Yohan Pino - Jesse Johnson-USA TODAY Sports

Right-hander Yohan Pino made his major league debut yesterday for the Minnesota Twins against the Chicago White Sox. It went very well: seven innings, five hits, one walk, two runs, seven strikeouts.

Yohan Pino? Who the heck is this guy?

Yohan Pino is a 30-year-old right-hander from Venezuela. He was having a terrific year in Triple-A: 1.92 ERA, 61/16 K/BB in 61 innings, 41 hits. He's been pitching Double-A and Triple-A baseball since 2007 and has usually been fairly effective, throwing strikes and posting solid K/BB ratios without anyone noticing, although his performance this year has been the best of his career and I think he merited the promotion.

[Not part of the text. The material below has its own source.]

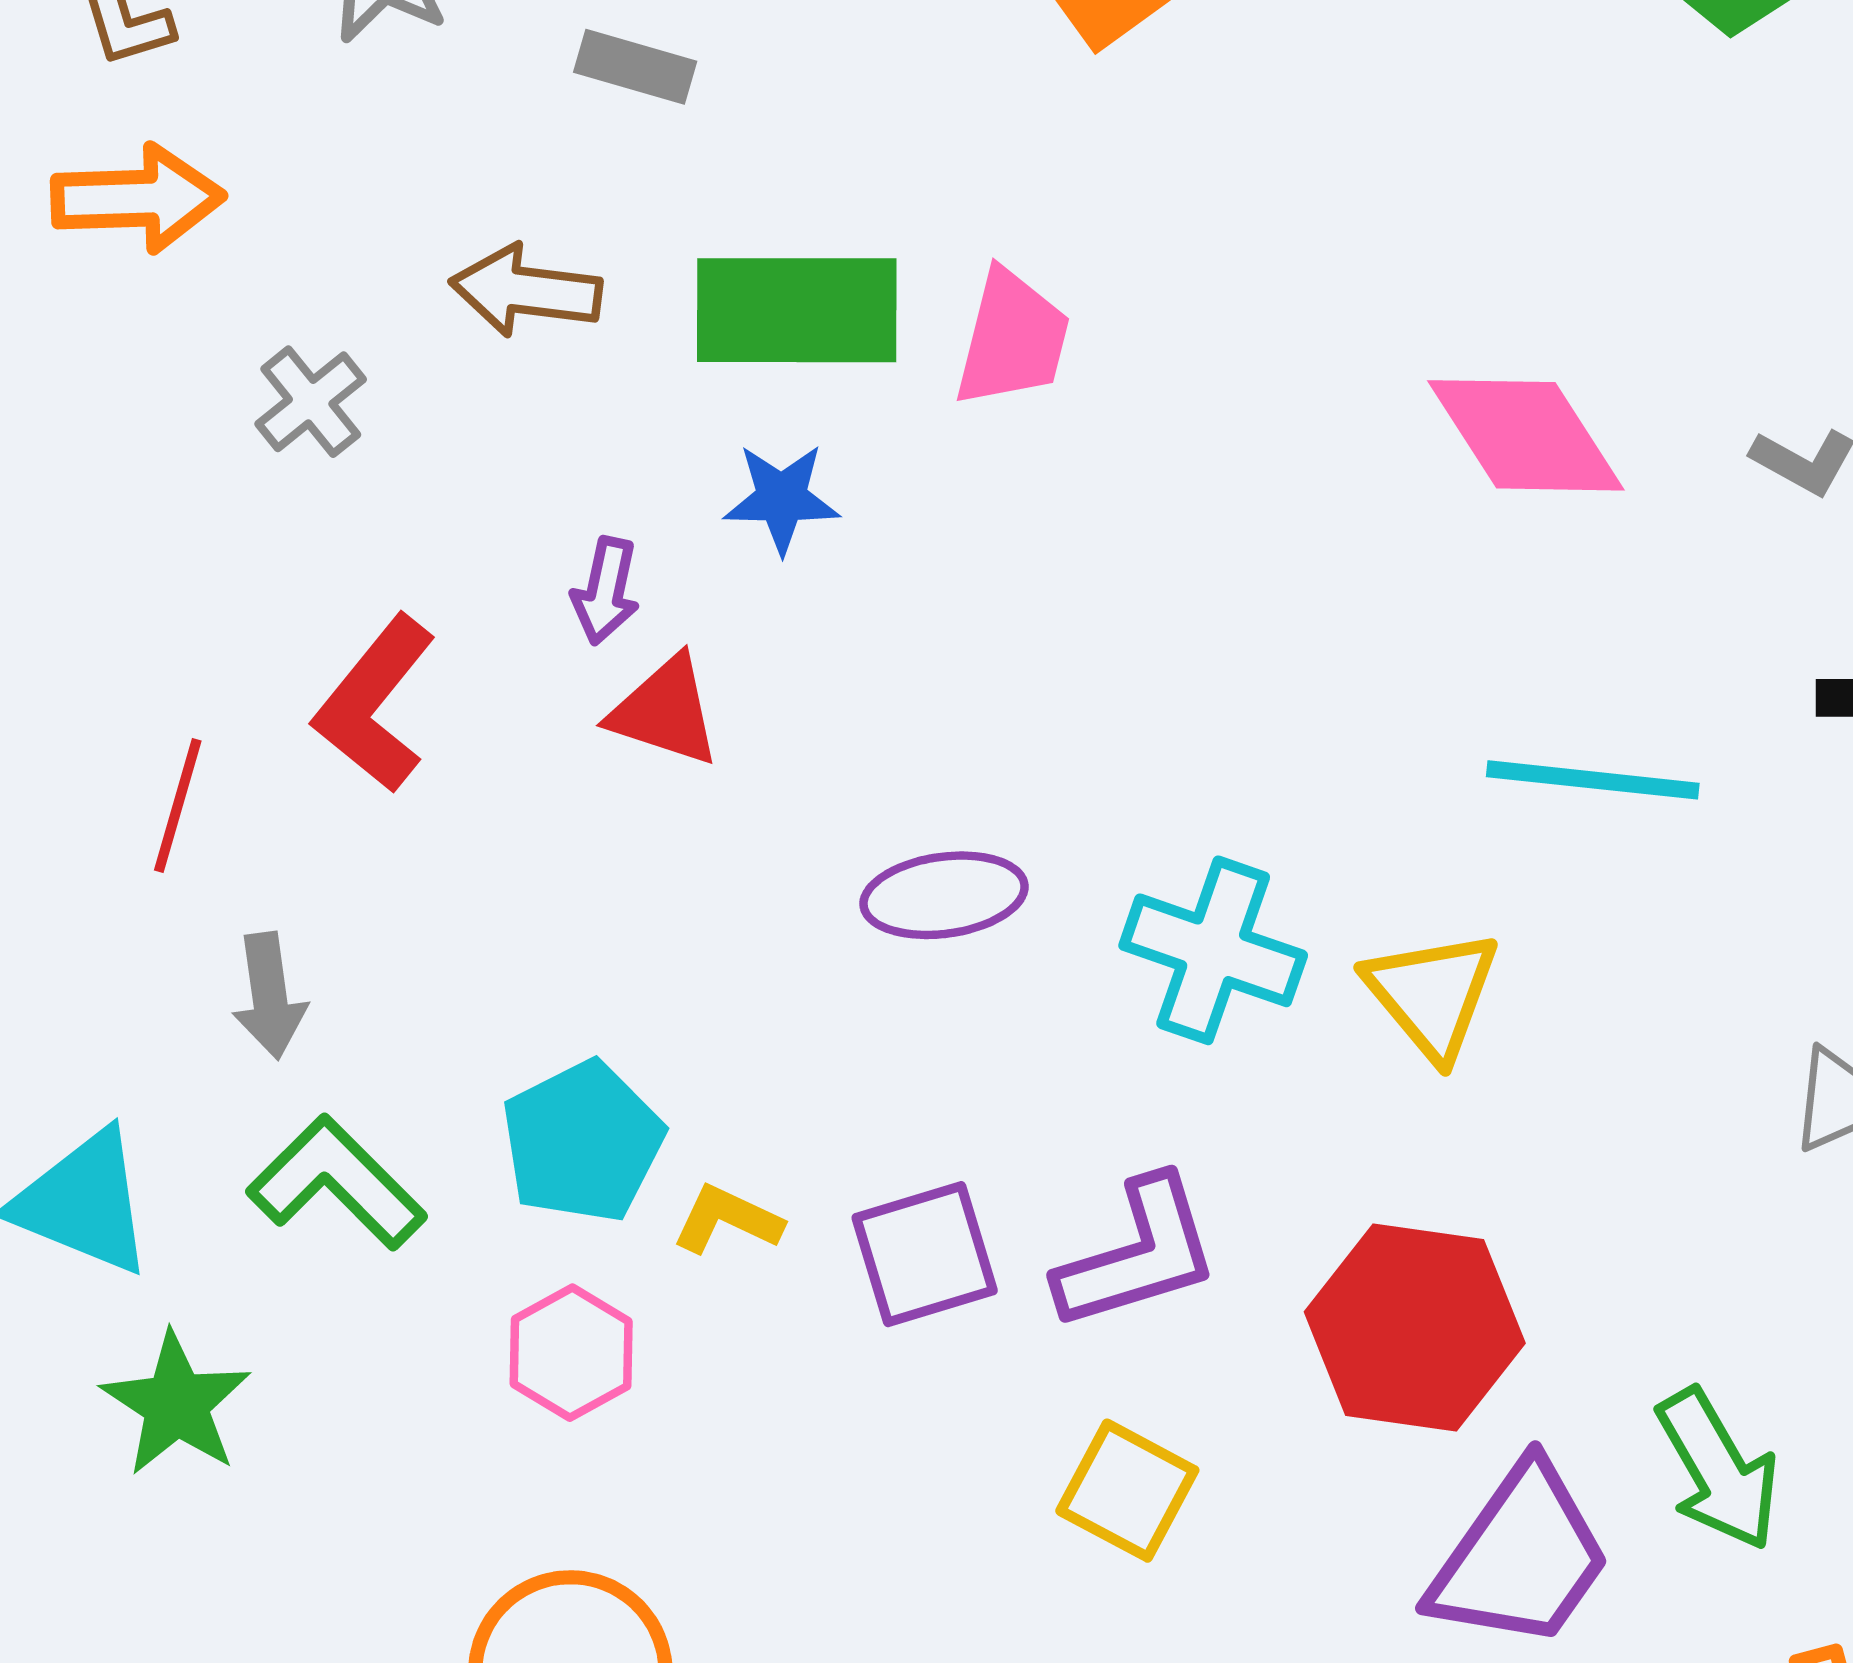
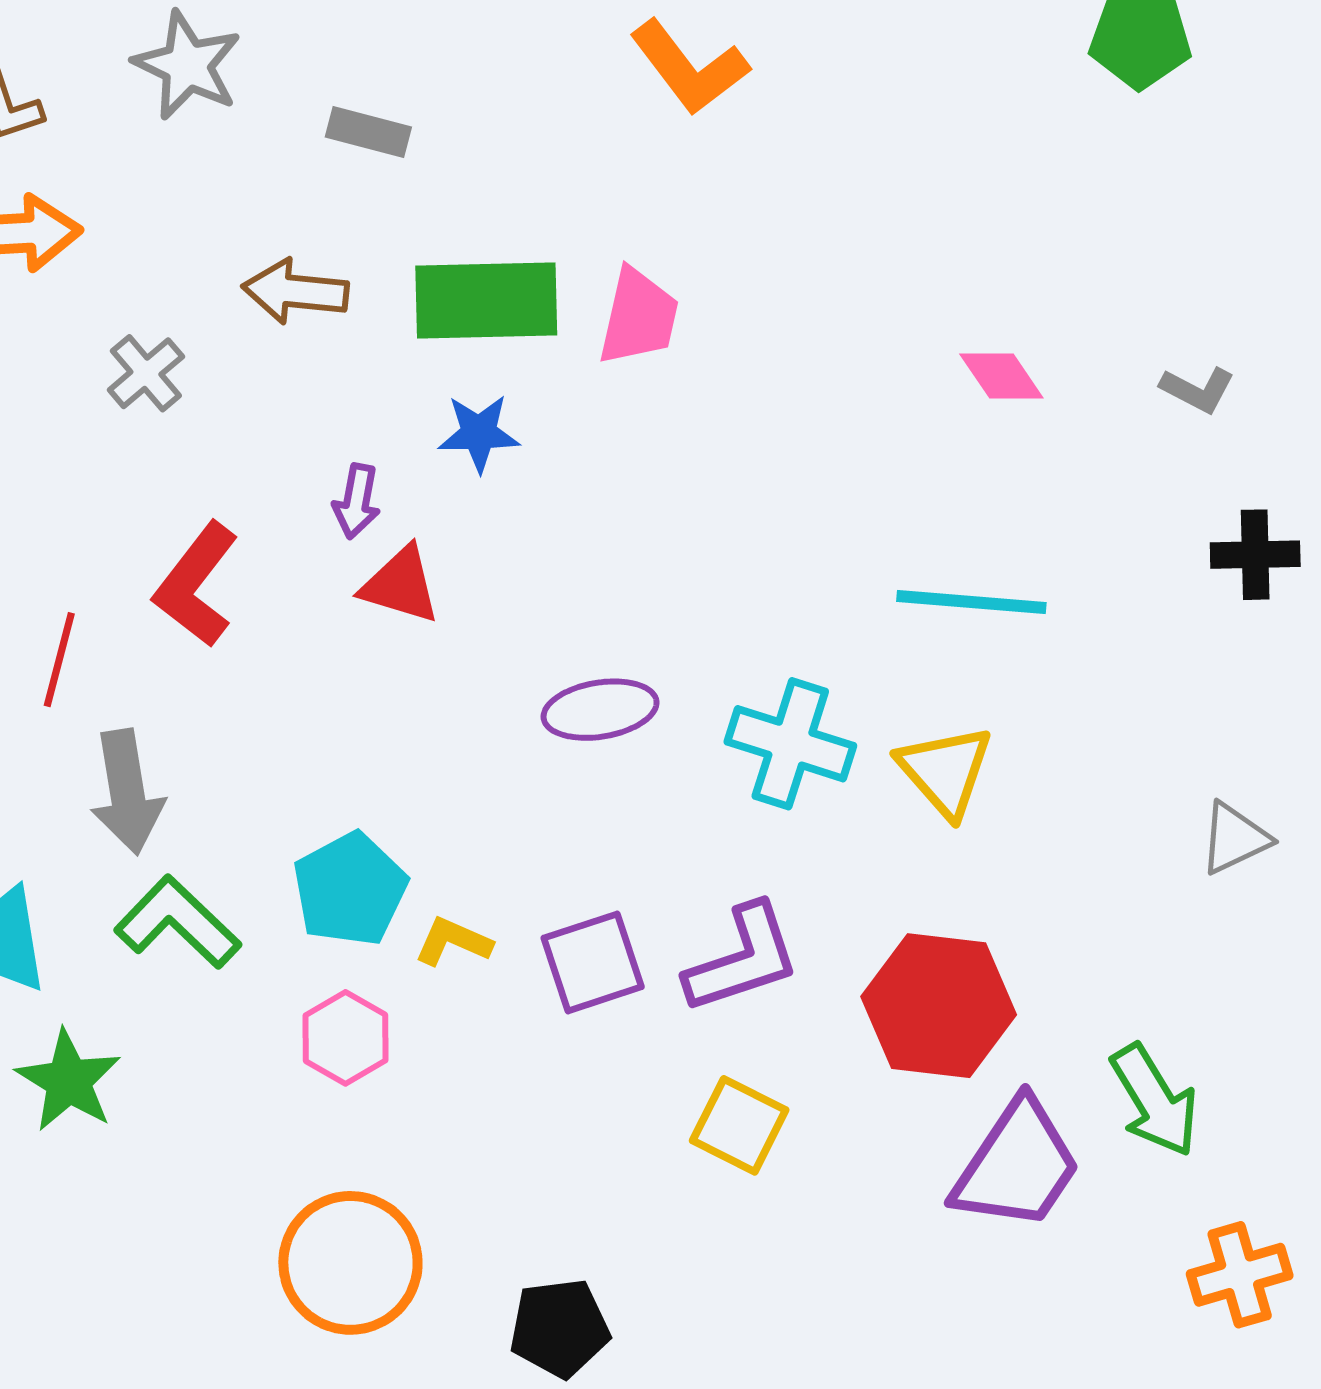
pink diamond: (1526, 435) -> (1001, 376), size x0.6
cyan line: (1593, 780) -> (971, 602), moved
gray arrow: (269, 996) -> (127, 792), size x1.4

I wrote about Pino way back in the 2007 edition of the Baseball Prospect Book. This is what I wrote, after he went 14-2, 1.91 with a 99/20 K/BB in 94 innings in the Low-A Midwest League for Beloit without generating much attention as a prospect:


Seeking to corner the market on Venezuelan pitchers with names that sound like "Johan," the Twins picked up Yohan Pino as a free agent in 2003. He had a brilliant year in the Midwest League in ’06, dominating the competition in a swingman role and picking up 14 wins despite starting just seven games. That’s a bit flukey, of course, but he pitched genuinely well, as his components show (K/BB +116 percent, K/IP +27 percent, H/IP +23 percent). Pino’s fastball is just average at 88-90 MPH, but he has a good breaking ball, a good changeup and he knows how to pitch. We need to see if he can do this at higher levels. I will give him a Grade C for now, but he is a sleeper you should keep track of.

Did anyone keep track of Pino as a sleeper for the last seven years? Probably not. But hey, sometimes it just takes a guy awhile to wake up.

Pino topped out at 91 MPH against the White Sox last night, his fastball averaging 88. He mixed in his slider and changeup and some slow curves, basically the exact same arsenal he showed seven years ago. This is number five starter stuff, but it's enough to succeed if his command is on. He's also notable for having taught Twins prospect Alex Meyer a new changeup grip.

Here's some good video of Pino at this MLB.com link.

Where does Pino go from here? He clearly deserves more chances and I don't see why he can't have a run of success as a back-end starter and bullpen option. The league will get a book on him soon enough so maybe it will be a brief run, but he's versatile, has plenty of experience, and throws strikes. Maybe he can make it work for awhile.

Whatever happens, it is good to see a minor league veteran who knows his craft get an opportunity.